Scarichi a lago pomo della discordia tra Svizzera e Italia
Se ne è occupato ieri in parlamento a Berna
La questione è annosa e non sembra vicina ad una soluzione. Riguarda in particolare lo scarico di liquami nelle acque antistanti il comune italiano di Porto Ceresio, proprio sul confine, liquami che evidentemente inquinano l’acqua “italiana” così come quella “svizzera”.
Per il Governo svizzero, che ieri ha risposto ad un’interpellanza del deputato ticinese Lorenzo Quadri, questo tema “è stato oggetto di discussioni periodiche tra le autorità elvetiche e italiane e continuerà ad esserlo in futuro finché il problema non verrà risolto”.
Nella sua risposta, il Governo non entra nel merito delle «inadempienze» da parte italiana denunciate dal deputato leghista, che aveva ricordato come solo l’anno scorso l’Italia avesse garantito l’inizio dei lavori «di risanamento per ovviare allo scarico dei liquami nel lago, con l’obiettivo di normalizzare la situazione già nel corso dell’estate 2015».
Nonostante le promesse, «ciò evidentemente non è accaduto», chiosa il consigliere nazionale ticinese che denuncia ancora una volta la non balneabilità delle acque affibbiata al comune affacciato sul lago di Lugano.

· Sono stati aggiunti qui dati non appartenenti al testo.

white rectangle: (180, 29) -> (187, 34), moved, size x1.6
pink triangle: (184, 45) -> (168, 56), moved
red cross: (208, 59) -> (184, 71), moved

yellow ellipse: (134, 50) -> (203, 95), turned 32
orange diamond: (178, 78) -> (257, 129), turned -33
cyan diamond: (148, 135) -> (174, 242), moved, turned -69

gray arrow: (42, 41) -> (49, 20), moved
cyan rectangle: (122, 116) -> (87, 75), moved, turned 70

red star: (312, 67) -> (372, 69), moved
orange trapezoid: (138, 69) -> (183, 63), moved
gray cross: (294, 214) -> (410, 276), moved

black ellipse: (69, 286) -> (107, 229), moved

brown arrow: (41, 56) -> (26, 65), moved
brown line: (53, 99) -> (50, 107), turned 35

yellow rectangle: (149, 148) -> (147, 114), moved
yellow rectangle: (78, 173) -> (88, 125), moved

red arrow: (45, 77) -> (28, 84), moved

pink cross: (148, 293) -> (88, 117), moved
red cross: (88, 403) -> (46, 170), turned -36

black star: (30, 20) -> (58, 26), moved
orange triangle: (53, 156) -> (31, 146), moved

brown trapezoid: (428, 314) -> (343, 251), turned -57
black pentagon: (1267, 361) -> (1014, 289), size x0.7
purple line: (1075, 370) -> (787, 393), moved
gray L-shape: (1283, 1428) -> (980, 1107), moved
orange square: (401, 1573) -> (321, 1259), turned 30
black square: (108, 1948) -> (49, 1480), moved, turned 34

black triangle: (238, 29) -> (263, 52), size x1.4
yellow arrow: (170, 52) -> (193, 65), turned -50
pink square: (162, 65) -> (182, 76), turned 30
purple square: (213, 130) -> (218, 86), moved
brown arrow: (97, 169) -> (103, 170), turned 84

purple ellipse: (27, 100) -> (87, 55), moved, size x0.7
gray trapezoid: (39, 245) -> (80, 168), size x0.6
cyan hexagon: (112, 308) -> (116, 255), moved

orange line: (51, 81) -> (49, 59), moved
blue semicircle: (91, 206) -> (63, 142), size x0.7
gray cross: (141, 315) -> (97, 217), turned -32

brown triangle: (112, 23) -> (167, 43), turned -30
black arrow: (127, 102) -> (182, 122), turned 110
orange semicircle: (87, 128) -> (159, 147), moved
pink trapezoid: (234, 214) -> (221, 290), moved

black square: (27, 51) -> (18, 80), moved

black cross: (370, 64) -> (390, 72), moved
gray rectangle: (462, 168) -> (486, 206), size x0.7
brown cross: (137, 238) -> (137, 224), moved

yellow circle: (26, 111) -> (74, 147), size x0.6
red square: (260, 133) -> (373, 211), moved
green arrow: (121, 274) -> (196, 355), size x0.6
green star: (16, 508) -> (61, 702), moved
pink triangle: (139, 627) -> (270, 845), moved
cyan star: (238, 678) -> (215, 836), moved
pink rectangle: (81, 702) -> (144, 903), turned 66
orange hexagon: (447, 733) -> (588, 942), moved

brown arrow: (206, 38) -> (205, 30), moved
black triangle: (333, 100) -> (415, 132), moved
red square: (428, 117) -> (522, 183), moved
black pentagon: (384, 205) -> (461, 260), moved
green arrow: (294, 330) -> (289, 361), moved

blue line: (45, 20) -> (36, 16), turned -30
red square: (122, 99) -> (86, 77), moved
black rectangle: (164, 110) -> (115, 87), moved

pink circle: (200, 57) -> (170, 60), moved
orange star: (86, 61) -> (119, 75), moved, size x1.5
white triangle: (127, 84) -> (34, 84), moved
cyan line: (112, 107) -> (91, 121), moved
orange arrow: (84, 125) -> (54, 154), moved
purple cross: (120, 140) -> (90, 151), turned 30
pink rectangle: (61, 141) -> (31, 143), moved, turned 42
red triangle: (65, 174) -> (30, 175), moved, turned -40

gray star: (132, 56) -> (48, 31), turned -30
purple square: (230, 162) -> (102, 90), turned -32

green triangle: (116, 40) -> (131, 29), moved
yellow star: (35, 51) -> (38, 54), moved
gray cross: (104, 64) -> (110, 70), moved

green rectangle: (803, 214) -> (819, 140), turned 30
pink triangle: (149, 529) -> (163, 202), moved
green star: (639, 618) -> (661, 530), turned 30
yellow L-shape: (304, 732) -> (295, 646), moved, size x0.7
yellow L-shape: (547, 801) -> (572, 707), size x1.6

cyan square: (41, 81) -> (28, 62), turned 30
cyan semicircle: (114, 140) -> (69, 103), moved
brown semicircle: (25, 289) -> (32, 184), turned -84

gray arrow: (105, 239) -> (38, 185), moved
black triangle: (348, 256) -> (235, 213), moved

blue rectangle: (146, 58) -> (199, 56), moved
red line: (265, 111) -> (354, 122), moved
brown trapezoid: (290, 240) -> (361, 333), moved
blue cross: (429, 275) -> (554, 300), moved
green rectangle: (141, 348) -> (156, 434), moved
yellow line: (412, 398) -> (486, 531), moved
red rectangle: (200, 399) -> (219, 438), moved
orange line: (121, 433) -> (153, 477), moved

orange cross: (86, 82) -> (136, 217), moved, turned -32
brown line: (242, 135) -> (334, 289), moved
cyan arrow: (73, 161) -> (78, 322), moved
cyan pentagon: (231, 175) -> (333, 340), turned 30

La mancata balneabilità di parti del Ceresio nuoce a tutto il bacino lacustre, nonché all’attrattiva turistica del lago nel suo insieme. Una situazione tanto più deplorevole, secondo Quadri, se si considera che i ristorni all’Italia delle tasse pagate in Svizzera dai frontalieri, dovrebbero essere utilizzati dalle località di confine proprio «per la realizzazione di opere infrastrutturali (ed in prima linea di quelle d’interesse comune italo-svizzero), ma che evidentemente vengono consumati nella gestione corrente dei comuni beneficiari, senza creare alcun valore aggiunto».